Comments: A Nokia Without A Phone

Hi.

Yes, Nokia people read your blog.

You commented about the cellular location service. AFAIK, the stuff is based on triangulating your mobile phone's location using timing advance from several base stations. (Timing advance is what you need in order to hit the exact timeslot in a time-division multiplexing system when transmitting from a phone.) The timing advance is basically your distance from the base station.

There's a slight indicator of this happening if you have a 2G phone. An indicator on screen (in Nokia mobiles, two arrows beneath the antenna icon) says if your GPRS data connection is up.
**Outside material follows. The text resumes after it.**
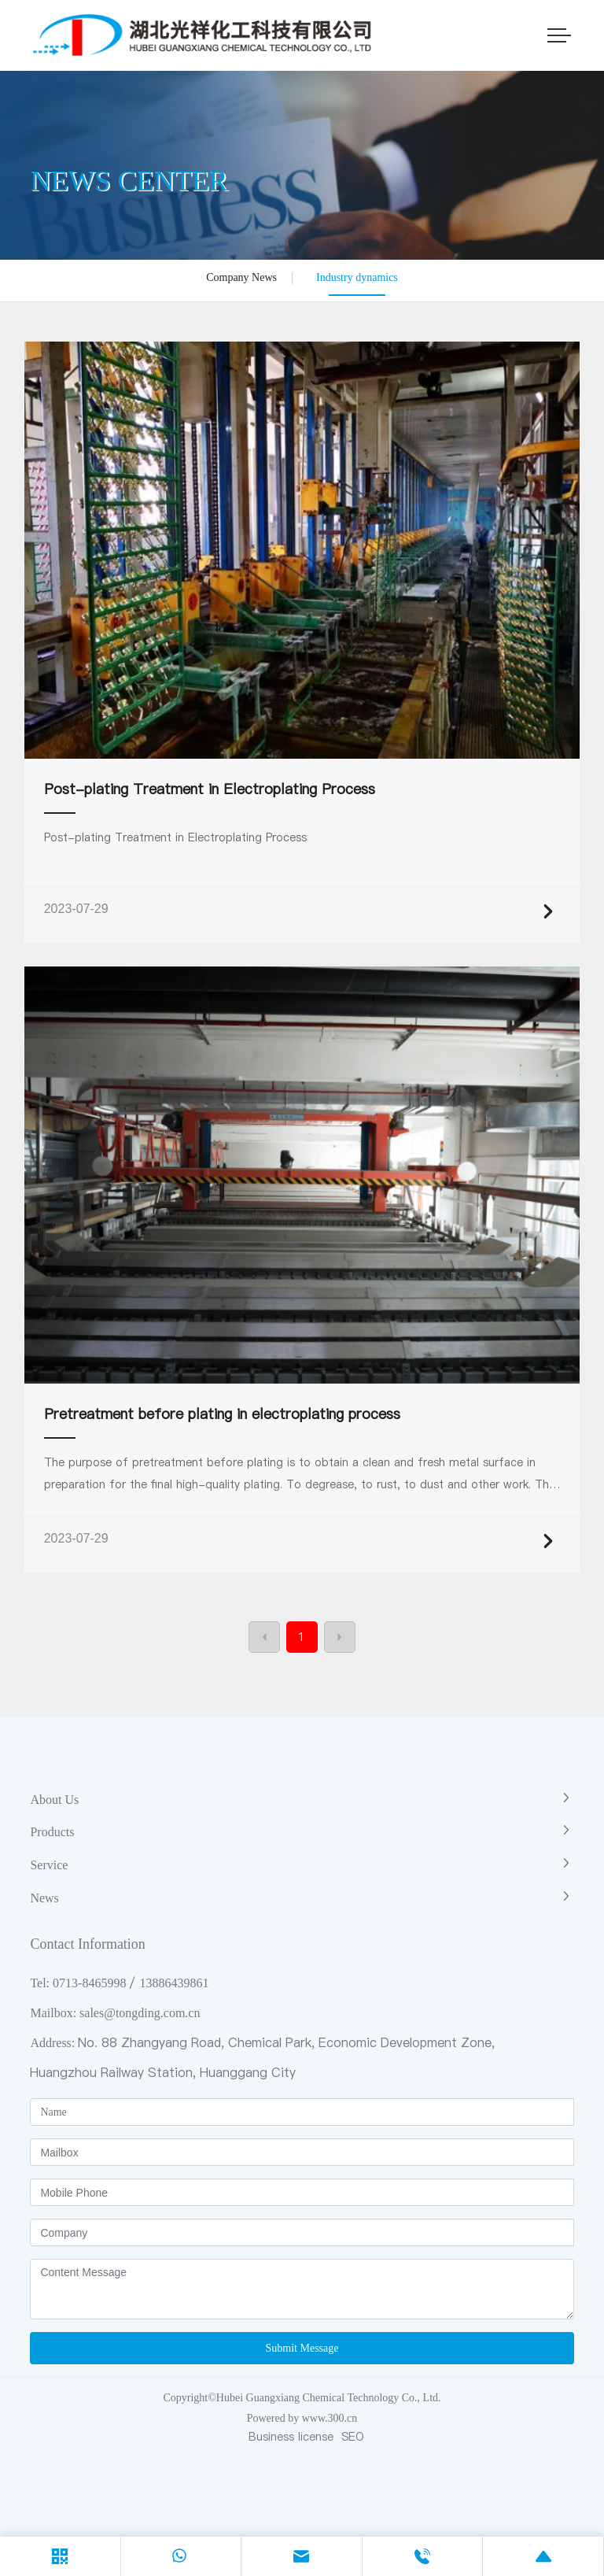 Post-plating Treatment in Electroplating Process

During a voice call, or when receiving/sending a text message, the GPRS data connection is temporarily disabled, and the icon shows a slash across the arrows. When you are being triangulated, it can be seen in a similar way.

Of course, no such indication in 3G and it may happen for some other reason as well. But if you have a 2G data connection always on, and you repeatedly see these hiccups in data connection when not moving, it may be an indication someone's tracking you. Or not.

Posted by Anonymous at February 7, 2006 02:04 AM

Meanwhile, ePointSystem got funding for porting stuff to java-based mobile phones.
First "utility" -- one generating big random numbers and calculating their SHA1 hash -- is already downloadable. It's the first step towards a fully functional wallet.